EastOver Press is proud to announce the Spring 2027 publication of Black Abstraction by Tiffany Melanson. The poems in this collection confront both emotional and literal imprisonment, revealing the complex ways siblings are impacted by racial disparity and neglect.
Far removed from the neon pulse of Florida’s Atlantic Coast, the poems in Black Abstraction map a landscape of sun-scorched orange groves and the stillness of the Florida Springs. Here, amidst the inland scrub and humidity, Melanson explores the ways her family’s identity has been defined by the shadows of racial disparity, neglect, and a justice system designed to disappear Black men.
At the heart of this collection is a deeply personal reckoning: a sister’s journey to reclaim a relationship with her brother after his years of incarceration. Melanson navigates the difficult path in re-establishing their relationship, deftly exploring how literal and emotional imprisonment fracture sibling bonds and how estrangement can be overcome. Throughout these poems, Melanson uses the lens of visual art and the timeless sounds of the Blues to interrogate identity and familial bonds, finding new language for the grief and beauty that traditional narrative cannot hold.
These poems are more than a critique of an unjust system; they are an intimate study of forgiveness opening into hope. Black Abstraction is a powerful testament to the possibility of second chances, tracing the jagged path toward reconciliation as a sister and brother attempt to bridge immeasurable distances.

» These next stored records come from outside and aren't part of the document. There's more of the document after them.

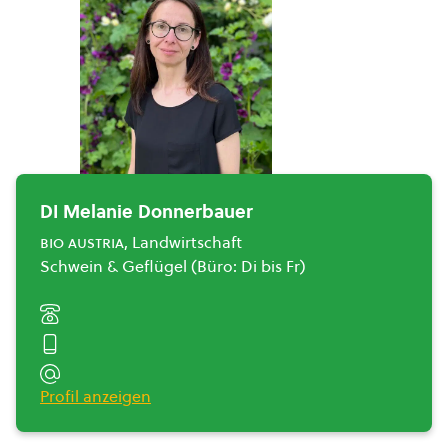
DI Melanie Donnerbauer
bio austria
, Landwirtschaft
Schwein & Geflügel (Büro: Di bis Fr)
Profil anzeigen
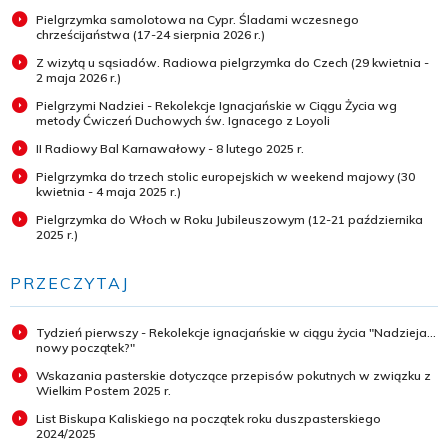
Pielgrzymka samolotowa na Cypr. Śladami wczesnego
chrześcijaństwa (17-24 sierpnia 2026 r.)
Z wizytą u sąsiadów. Radiowa pielgrzymka do Czech (29 kwietnia -
2 maja 2026 r.)
Pielgrzymi Nadziei - Rekolekcje Ignacjańskie w Ciągu Życia wg
metody Ćwiczeń Duchowych św. Ignacego z Loyoli
II Radiowy Bal Karnawałowy - 8 lutego 2025 r.
Pielgrzymka do trzech stolic europejskich w weekend majowy (30
kwietnia - 4 maja 2025 r.)
Pielgrzymka do Włoch w Roku Jubileuszowym (12-21 października
2025 r.)
PRZECZYTAJ
Tydzień pierwszy - Rekolekcje ignacjańskie w ciągu życia "Nadzieja...
nowy początek?"
Wskazania pasterskie dotyczące przepisów pokutnych w związku z
Wielkim Postem 2025 r.
List Biskupa Kaliskiego na początek roku duszpasterskiego
2024/2025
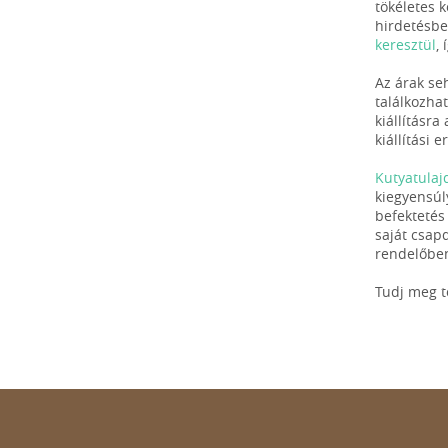
tökéletes k
hirdetésbe
keresztül
,
Az árak se
találkozha
kiállításra
kiállítási
Kutyatulaj
kiegyensúl
befektetés
saját csap
rendelőben
Tudj meg 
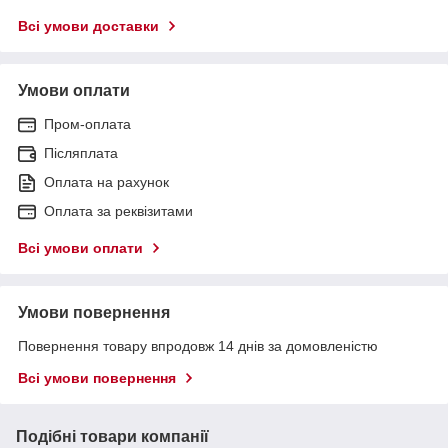
Всі умови доставки
Умови оплати
Пром-оплата
Післяплата
Оплата на рахунок
Оплата за реквізитами
Всі умови оплати
Умови повернення
Повернення товару впродовж 14 днів за домовленістю
Всі умови повернення
Подібні товари компанії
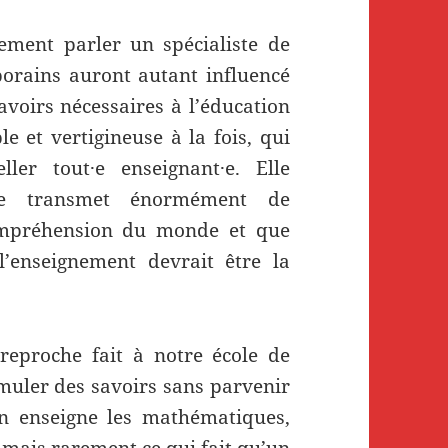
ment parler un spécialiste de
orains auront autant influencé
avoirs nécessaires à l’éducation
e et vertigineuse à la fois, qui
ller tout·e enseignant·e. Elle
le transmet énormément de
ompréhension du monde et que
l’enseignement devrait être la
reproche fait à notre école de
muler des savoirs sans parvenir
On enseigne les mathématiques,
e, mais rarement ce qui fait qu’un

Tiffany Melanson is a poet and arts educator. In addition to Black Abstraction, she is the author of the audio chapbook What Happens (EAT Poems). Her poetry and short fiction have appeared in Poetry Magazine, Eco-Theo Review, Cutleaf Journal, Compose Journal, and Bridge Eight Magazine, among others. Her work has been nominated for the Pushcart Prize, Best of the Net, and Best New Poets Anthology. She has been the recipient of a fellowship from the National Endowment for the Arts, a Hedgebrook Writer in Residence, a Peter Taylor Fellow at the Kenyon Writers Workshop, a Bennington Writing Seminars Alumni Fellow, and a Tin House writing resident. She was the Director of Creative Writing at Douglas Anderson School of the Arts for fourteen years where she also served as the faculty sponsor of the student literary journal Élan and co-director of the Douglas Anderson Writers’ Festival. She currently works as a Program Director at a non-profit devoted to equity in arts education.